At superficial dentin level higher mean shear bond strength was recorded in Fifth generation bonding system followed by Seventh generation bonding system and control group respectively. The difference in mean shear bond strength between the groups was not statistically significant (P>0.05).

At deep dentin level, higher mean shear bond strength was recorded in Fifth generation bonding system followed by Seventh generation bonding system and control group respectively. The difference in mean shear bond strength between the groups was found to be statistically significant (P<0.001).
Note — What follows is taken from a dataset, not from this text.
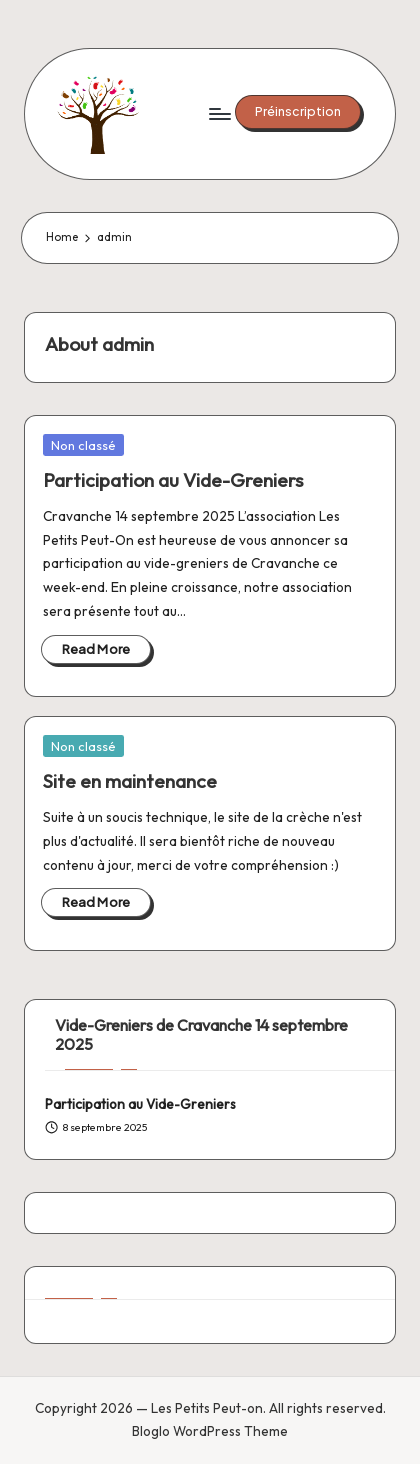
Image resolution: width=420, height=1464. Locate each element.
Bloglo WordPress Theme (210, 1431)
At deep dentin level, statistically significant results were obtained with the Fifth generation (Tetric N Bond) bonding system which had higher mean shear bond strength values compared to the Seventh generation self-etch bonding system (Single Bond Universal).

There was a statistically significant difference in shear bond strength values with Fifth generation bonding system and control group ( without bonding system) at deep dentin.

There was a significant fall in bond strength values as one reaches deeper levels from Superficial dentin to Deep dentin.